Uno de los grandes temas de la literatura universal es el destino de los hombres de todos los tiempos y todas las variaciones que, sobre ese eje temático, han explorado los escritores a lo largo de la historia. El novelista, profesor y crítico Rubén Castillo Gallego (Murcia, 1966) hace una cálida y evocadora aportación a este arcano literario con su nuevo trabajo, El calendario de Dios (Boria Ediciones), una magistral creación novelística en la que el creador explora los avatares vitales a los que se ve sometido un hombre de cuarenta años, Horacio, capaz de adivinar el futuro de quienes le rodean e incapaz de comprender en toda su extensión las consecuencias y el alcance de un don que descubrió Leo, su vecino conquense amigo de su padre. Este se convertirá en su maestro y protector hasta que el silencio del tiempo se impone frío y doloroso entre ambos. Horacio desvela a Matías, una anciano del que se apiada, el número 24.182, que será premiado en un sorteo de lotería, pese a tener prohibido por su ética intervenir en el curso normal del discurrir temporal. A partir de ahí, comenzará a rodar una maquinaria narrativa de imprevisibles consecuencias para el adivino, que huirá de todos, una huida que se plantea magníficamente como una búsqueda de sí mismo, una exploración de la llegada a la amarga madurez, de la asunción abrupta del don de leer en los arcanos el futuro de sus clientes y de quienes le rodean, una magnífica epopeya enmarcada en una fuga iniciática con profundas reflexiones sobre las relaciones paternofiliales, amistosas y amorosas y sobre el papel que a cada uno nos ha reservado un destino siempre esquivo y, en ocasiones, más cruel de lo que nos gustaría a todos. Escrito con un acentuado sentido del ritmo y la tensión narrativas y con una propuesta muy original y de calidad en relación a los diálogos, Rubén Castillo logra cerrar una obra redonda, que atrapa al lector desde las primeras líneas y en la que también se abordan la incomprensión, la vuelta a aquel lugar en el que fuimos estúpidamente felices y al terruño, la responsabilidad de saberse un elegido y la carga que representa el propio sino para quien se sabe tocado por una cualidad que lo hace único e inigualable.
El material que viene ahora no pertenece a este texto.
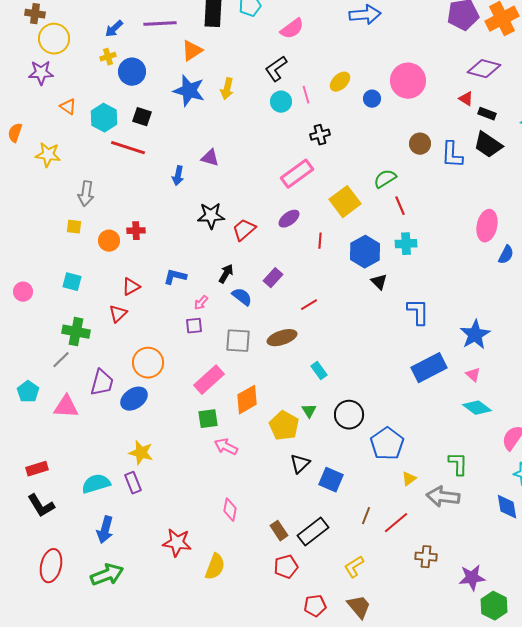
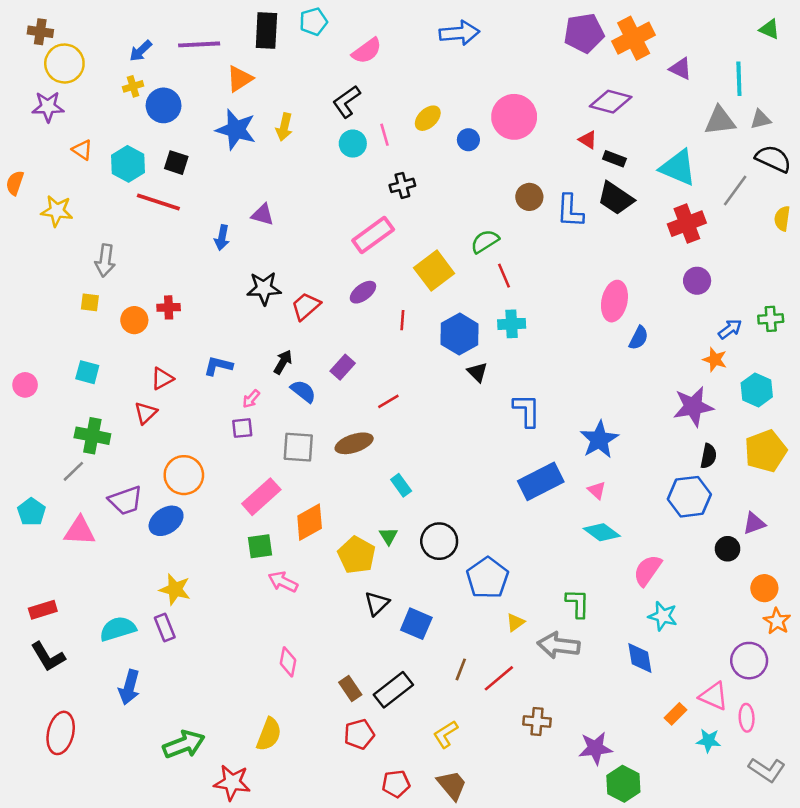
purple trapezoid: (102, 383) -> (125, 500), turned 56
red star: (177, 543) -> (232, 782), moved
green arrow: (107, 575) -> (184, 744), moved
En este suplemento ya reseñamos una obra anterior de Rubén Castillo, Muro de las lamentaciones (Baile del Sol), una gran colección de cuentos en los que el murciano expone, de nuevo, su dominio del tempo narrativo y de la composición gozosa de historias aparentemente sencillas pero que zahieren e interpelan al lector desde sus inicios. Castillo Gallego es un creador de fondo que ha publicado ya una veintena de libros en los que ha tocado casi todos los géneros literarios, desde los cuentos a la novela corta y juvenil, pasando por recopilaciones de reseñas y la poesía. Como se define él mismo, «no cree en la homeopatía, ni en las dietas, ni en la gente pesada; pero sí en los libros de Borges, el café, el salmón ahumado, el embutido ibérico y la gente que sabe escuchar». Toda una declaración de intenciones para un singular escritor que afirma haber puesto punto y final con esta ficción a su literatura, aunque no a la de otros, porque ahora dará rienda suerte al gozoso placer de la lectura compulsiva.